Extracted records

[Start of section]

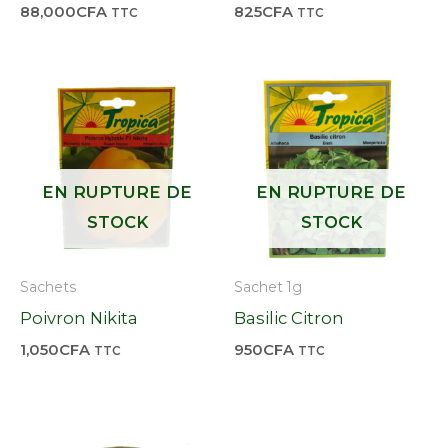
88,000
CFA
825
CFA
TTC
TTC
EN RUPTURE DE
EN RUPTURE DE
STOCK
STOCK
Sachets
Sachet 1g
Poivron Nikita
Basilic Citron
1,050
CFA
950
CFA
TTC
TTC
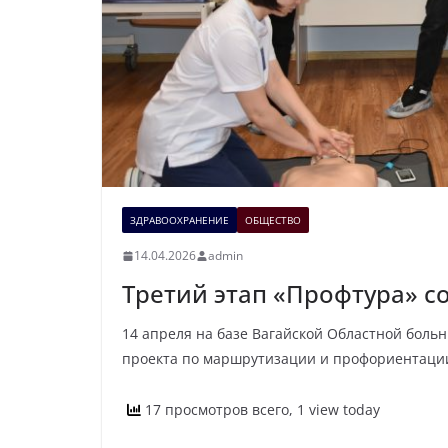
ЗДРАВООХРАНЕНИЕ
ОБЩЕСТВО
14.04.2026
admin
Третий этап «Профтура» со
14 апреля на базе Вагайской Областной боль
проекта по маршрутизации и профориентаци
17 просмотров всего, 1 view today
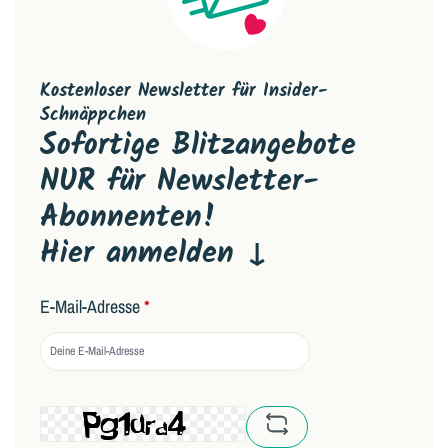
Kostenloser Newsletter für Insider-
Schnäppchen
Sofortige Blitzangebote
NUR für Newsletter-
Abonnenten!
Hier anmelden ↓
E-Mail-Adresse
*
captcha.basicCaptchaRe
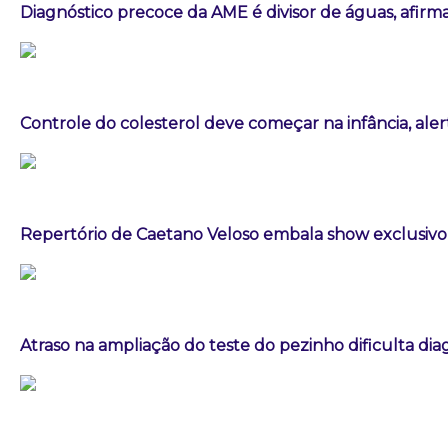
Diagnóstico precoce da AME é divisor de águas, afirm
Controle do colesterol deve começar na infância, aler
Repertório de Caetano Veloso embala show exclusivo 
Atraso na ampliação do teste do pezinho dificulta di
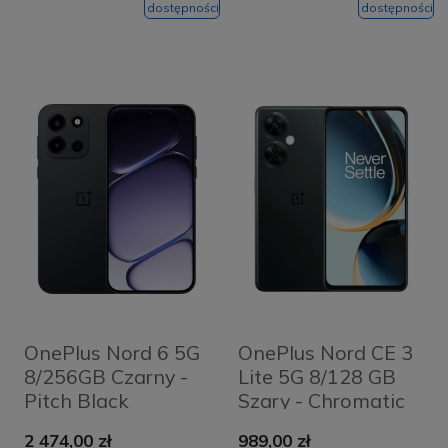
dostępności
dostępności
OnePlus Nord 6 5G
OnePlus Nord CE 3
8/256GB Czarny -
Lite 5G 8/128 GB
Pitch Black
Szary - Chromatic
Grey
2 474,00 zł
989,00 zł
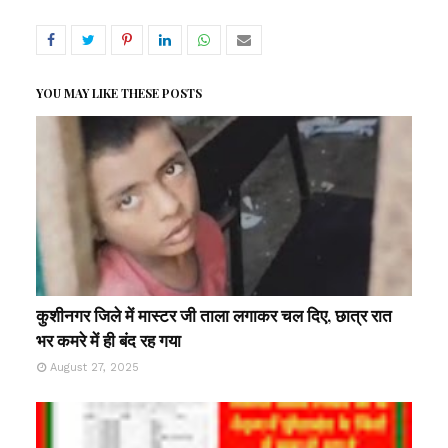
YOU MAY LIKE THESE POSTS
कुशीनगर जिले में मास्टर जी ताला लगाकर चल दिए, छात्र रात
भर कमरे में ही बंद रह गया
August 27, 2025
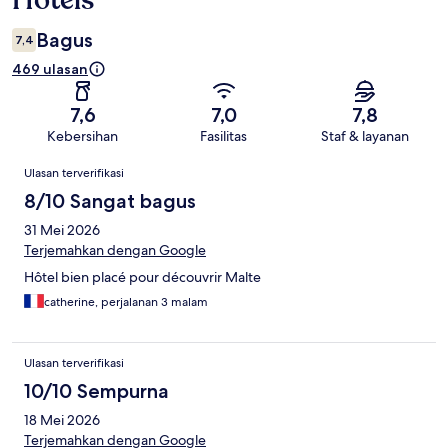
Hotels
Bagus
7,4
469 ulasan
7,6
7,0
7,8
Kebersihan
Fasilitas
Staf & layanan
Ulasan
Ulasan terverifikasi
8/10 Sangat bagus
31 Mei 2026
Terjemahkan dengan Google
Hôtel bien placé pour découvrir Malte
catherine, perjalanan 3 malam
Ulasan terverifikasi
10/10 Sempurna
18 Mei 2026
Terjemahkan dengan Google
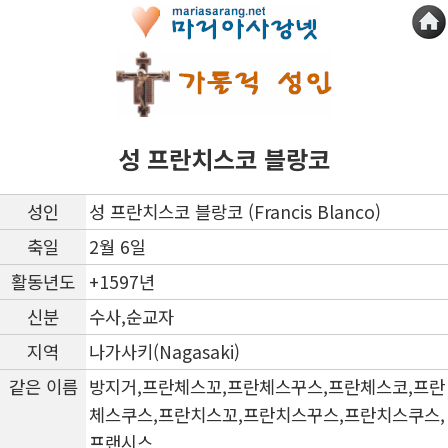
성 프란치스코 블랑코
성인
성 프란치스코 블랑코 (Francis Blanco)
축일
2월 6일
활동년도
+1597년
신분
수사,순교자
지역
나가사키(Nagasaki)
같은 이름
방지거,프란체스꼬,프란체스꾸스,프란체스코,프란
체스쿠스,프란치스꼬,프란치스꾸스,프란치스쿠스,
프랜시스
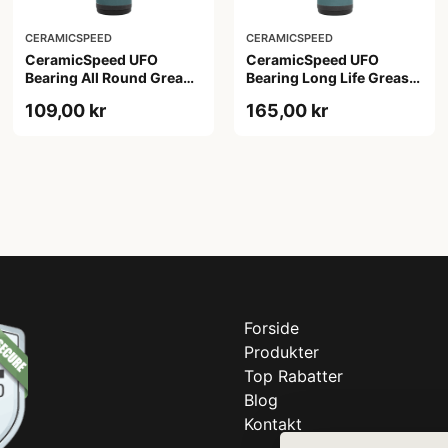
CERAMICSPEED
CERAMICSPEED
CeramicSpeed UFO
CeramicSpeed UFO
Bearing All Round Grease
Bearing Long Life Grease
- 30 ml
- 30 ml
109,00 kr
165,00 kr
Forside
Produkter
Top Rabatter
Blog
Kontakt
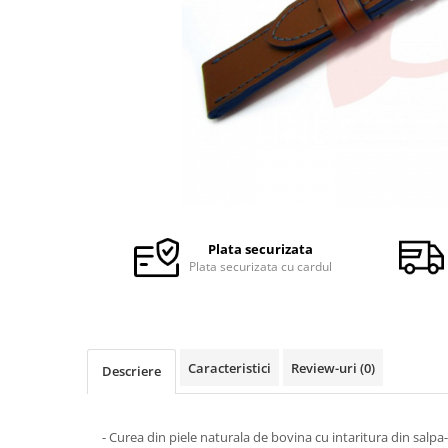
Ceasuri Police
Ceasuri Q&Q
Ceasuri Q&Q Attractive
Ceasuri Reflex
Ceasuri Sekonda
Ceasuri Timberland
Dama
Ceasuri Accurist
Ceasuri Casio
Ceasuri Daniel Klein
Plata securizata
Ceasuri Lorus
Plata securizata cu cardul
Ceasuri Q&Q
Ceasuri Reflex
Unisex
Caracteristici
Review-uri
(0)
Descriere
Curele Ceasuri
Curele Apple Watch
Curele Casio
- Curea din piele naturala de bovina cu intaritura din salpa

[End of section]
[Start of section]

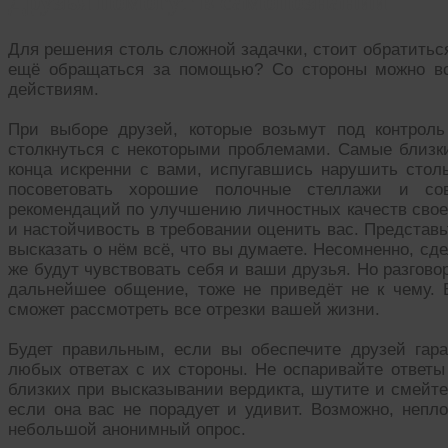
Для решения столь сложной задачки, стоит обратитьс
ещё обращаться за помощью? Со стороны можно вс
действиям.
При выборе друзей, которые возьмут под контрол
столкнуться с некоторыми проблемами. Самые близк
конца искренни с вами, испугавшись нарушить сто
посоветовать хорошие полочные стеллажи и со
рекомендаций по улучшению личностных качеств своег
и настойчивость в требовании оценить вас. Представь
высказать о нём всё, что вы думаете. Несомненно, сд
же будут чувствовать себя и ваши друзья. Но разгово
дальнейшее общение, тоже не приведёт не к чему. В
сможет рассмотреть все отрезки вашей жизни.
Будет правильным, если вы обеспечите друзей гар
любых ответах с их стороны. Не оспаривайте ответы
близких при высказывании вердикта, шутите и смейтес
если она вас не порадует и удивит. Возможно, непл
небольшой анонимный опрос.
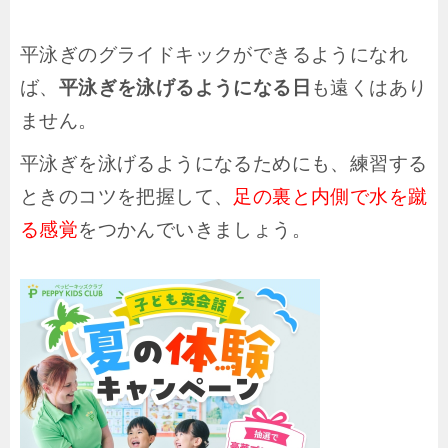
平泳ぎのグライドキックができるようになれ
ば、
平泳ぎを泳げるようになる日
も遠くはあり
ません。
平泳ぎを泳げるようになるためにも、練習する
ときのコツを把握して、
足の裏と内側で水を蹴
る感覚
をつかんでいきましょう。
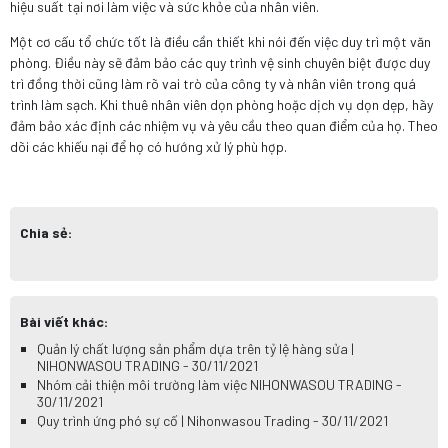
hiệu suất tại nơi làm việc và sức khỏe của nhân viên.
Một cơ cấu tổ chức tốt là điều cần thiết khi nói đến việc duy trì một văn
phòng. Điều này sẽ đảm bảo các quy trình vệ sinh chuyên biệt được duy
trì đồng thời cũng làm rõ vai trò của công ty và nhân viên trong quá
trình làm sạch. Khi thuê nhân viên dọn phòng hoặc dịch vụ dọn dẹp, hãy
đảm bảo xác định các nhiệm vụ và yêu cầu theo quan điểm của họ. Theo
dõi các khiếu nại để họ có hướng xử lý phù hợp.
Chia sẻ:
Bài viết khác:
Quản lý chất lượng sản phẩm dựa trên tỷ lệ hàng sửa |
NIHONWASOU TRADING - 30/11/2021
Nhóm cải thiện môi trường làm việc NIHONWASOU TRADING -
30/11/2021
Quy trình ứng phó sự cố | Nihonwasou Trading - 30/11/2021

[End of section]

_Problem requirements_.
When a line above contains the string "если", copy that line.

_Output below_.
Будет правильным, если вы обеспечите друзей гар
если она вас не порадует и удивит. Возможно, непл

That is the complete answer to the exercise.